Una app para investigar y jugar al mismo tiempo

(Diario El Inefable) La aplicación “Science in your mobile”, creada por Ibercivis, incluye cuatro juegos de ciencia que, al mismo tiempo, permiten ayudar a la investigación. Detectar manchas solares, analizar células tumorales, trazar el camino semántico más corto entre dos palabras y realizar mediciones con todos los sensores del móvil. Estas son las actividades para acercarse a la ciencia y colaborar con proyectos de investigación que ofrece esta aplicación para dispositivos móviles desarrollada por el del Instituto de Biocomputación y Física de Sistemas Complejos (BIFI) de la Universidad de Zaragoza en colaboración con la Fundación Ibercivis, de la que forma parte el CSIC.
Disponible de forma gratuita en GooglePlay (Android) y App Store (iOS), ‘Science in your mobile’ está destinada a público de todas las edades. Estos son los cuatro juegos que ofrece:

- Mobilab: con esta aplicación, los usuarios podrán entrar en las tripas de su dispositivo para obtener mediciones con todos los sensores que posee.
- Mind Paths: el objetivo de este juego es determinar la distancia entre palabras según el análisis conceptual que cada persona hace de ellas. Entre dos términos dados, los usuarios deberán trazar el camino de palabras asociadas que llegue más rápido de una a la otra.
- Cell Spotting: observar imágenes reales de un cultivo celular puede servir para arrojar luz sobre los mecanismos de muerte celular que intervienen en el desarrollo y detención de ciertos tumores. En esta actividad, los usuarios deberán examinar imágenes obtenidas con un microscopio de fluorescencia invertida en las instalaciones del BIFI.

- Sun4All: los usuarios deben analizar manchas de imágenes solares, obtenidas por el Observatorio Astronómico de la Universidad de Coimbra (Portugal), para ayudar a comprender la actividad y el ciclo del sol. Hay más de 30.000 imágenes esperando a ser estudiadas.

lunes, 10 de agosto de 2015

Hoy comerán lechuga en el espacio

(Diario El Inefable) Los astronautas de la Estación Espacial van a comer hoy lunes un alimento cultivado por ellos mismos en el espacio, concretamente lechuga, pero a esa simple lechuga seguirán en estos próximos días otros muchos vegetales y hortalizas.

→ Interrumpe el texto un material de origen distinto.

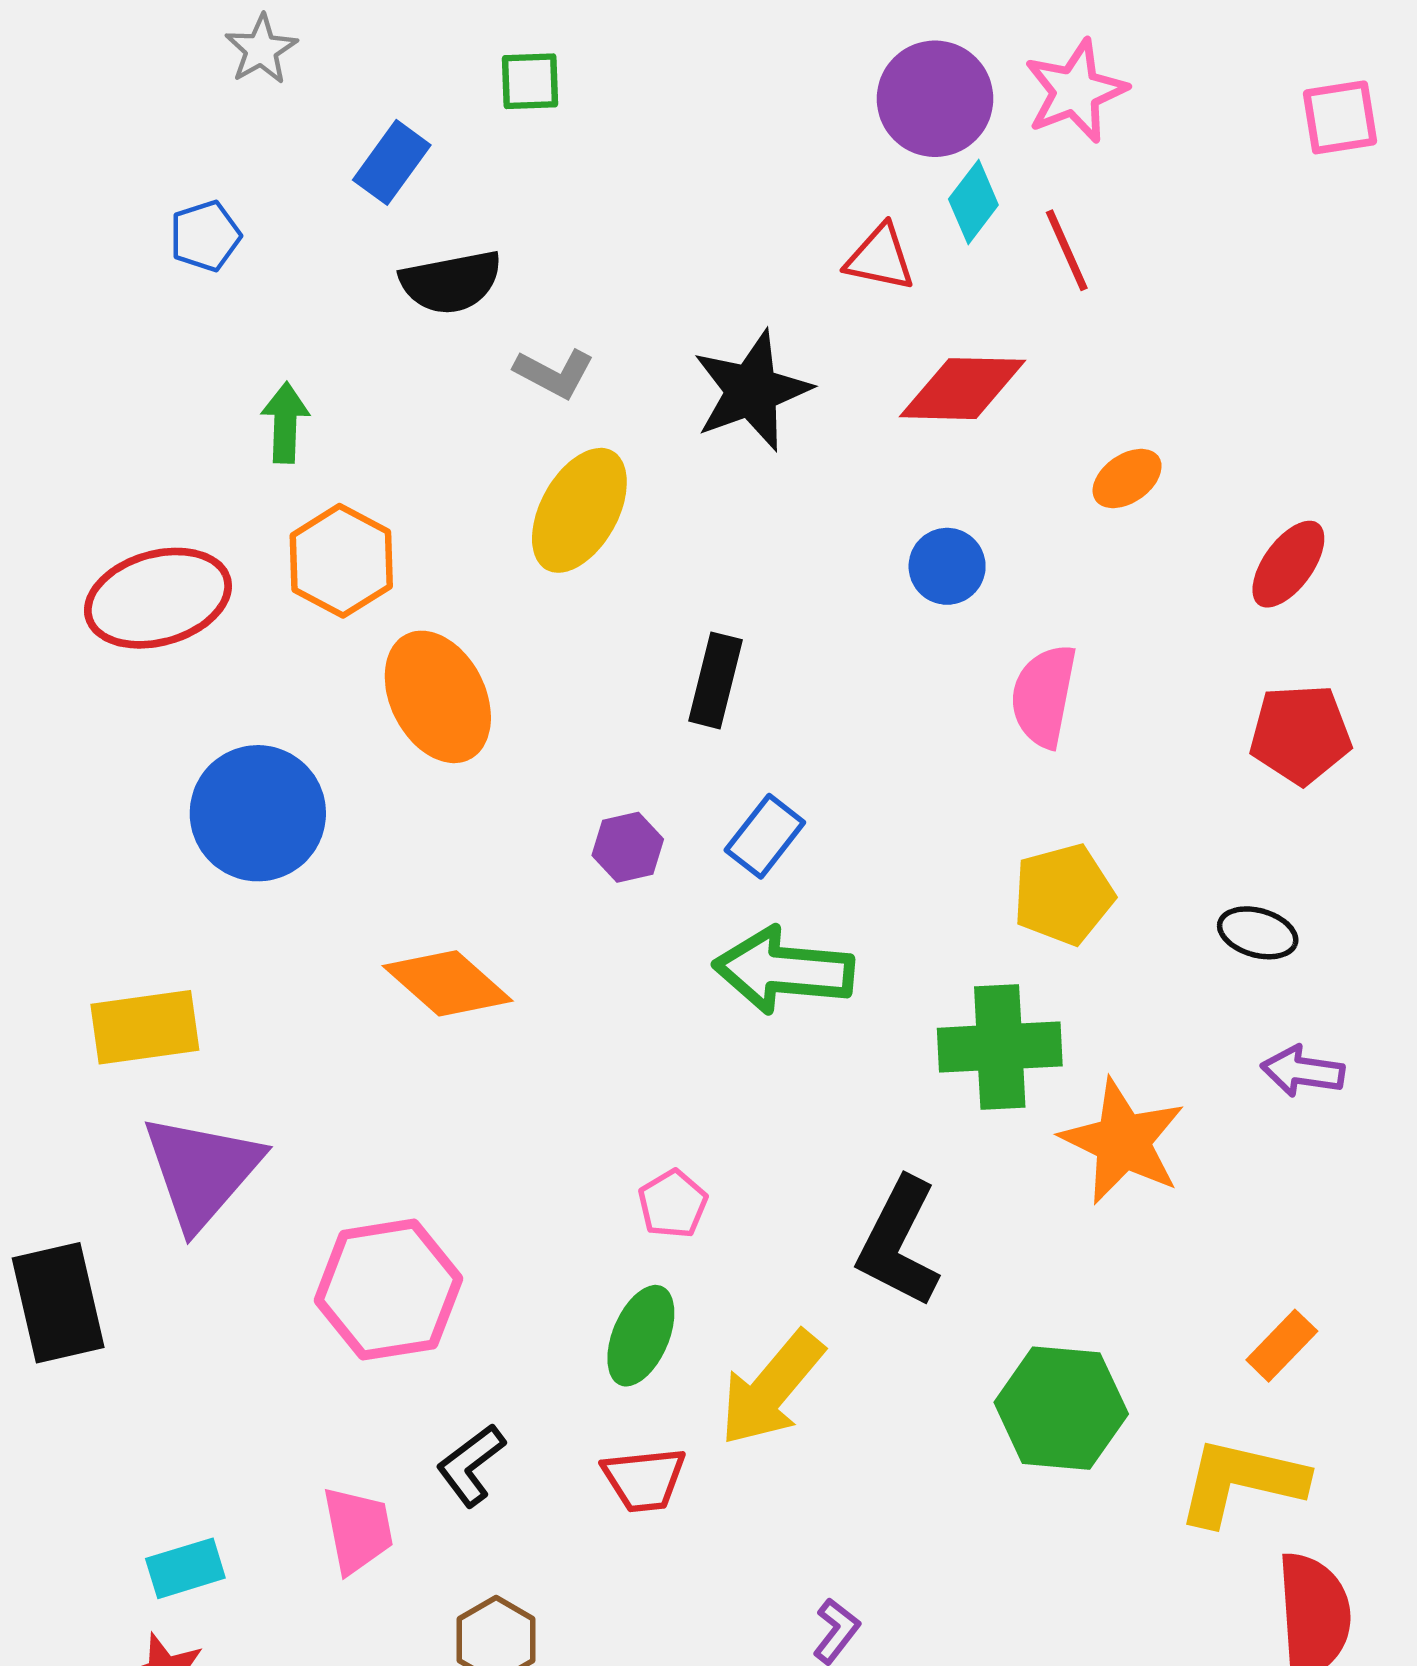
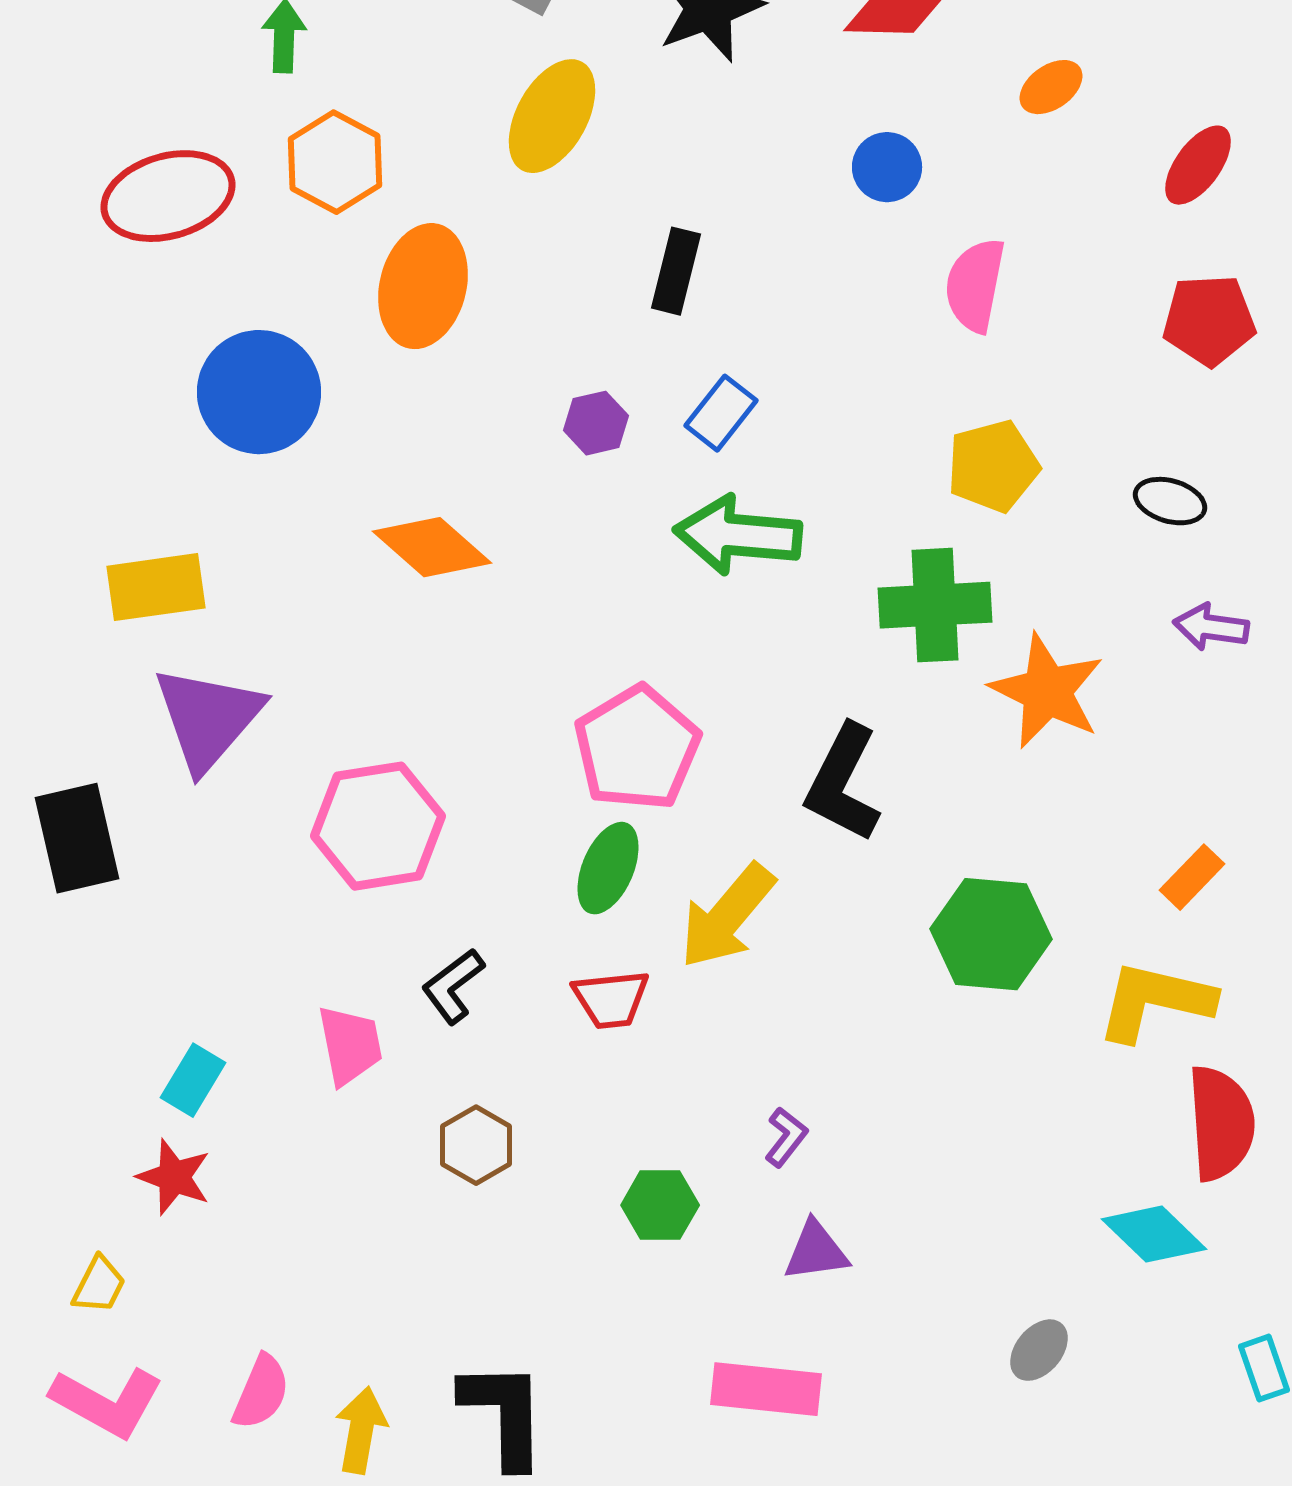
orange ellipse: (438, 697) -> (423, 286), turned 41
pink pentagon: (673, 1204) -> (637, 748), size x2.0
cyan rectangle: (185, 1568) -> (193, 1080), turned -42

La NASA ha desarrollado un programa para cultivar alimentos en el espacio, algo imprescindible de cara a futuros viajes a otros planetas pero también necesario en estancias prolongadas en la estación espacial no sólo por consideraciones alimenticias sino también psicológicas.

Como en el espacio no se pueden lavar las verduras bajo el grifo, como en la Tierra, lo que hacen antes de comerlas es limpiarlas con toallitas de ácido cítrico. Además una pequeña porción de lo que comen la congelan y guardan para que después sea analizada en la Tierra.

Existe evidencia que apoya los alimentos frescos, como tomates, arándanos y lechuga roja son una buena fuente de antioxidantes. Tener alimentos frescos como estos disponibles en el espacio podrían tener un impacto positivo tanto fisiológico como psicológico y adenás también podrían proporcionar cierta protección contra la radiación en el espacio.

Por otra parte, este sistema de cultivo puede tener igualmente implicaciones para la mejora de la producción de alimentos en la Tierra y muchas de las lecciones que la NASA está aprendiendo con estos vegetales en la Estación Espacial podrían aplicarse para mejorar los cultivos en nuestro planeta.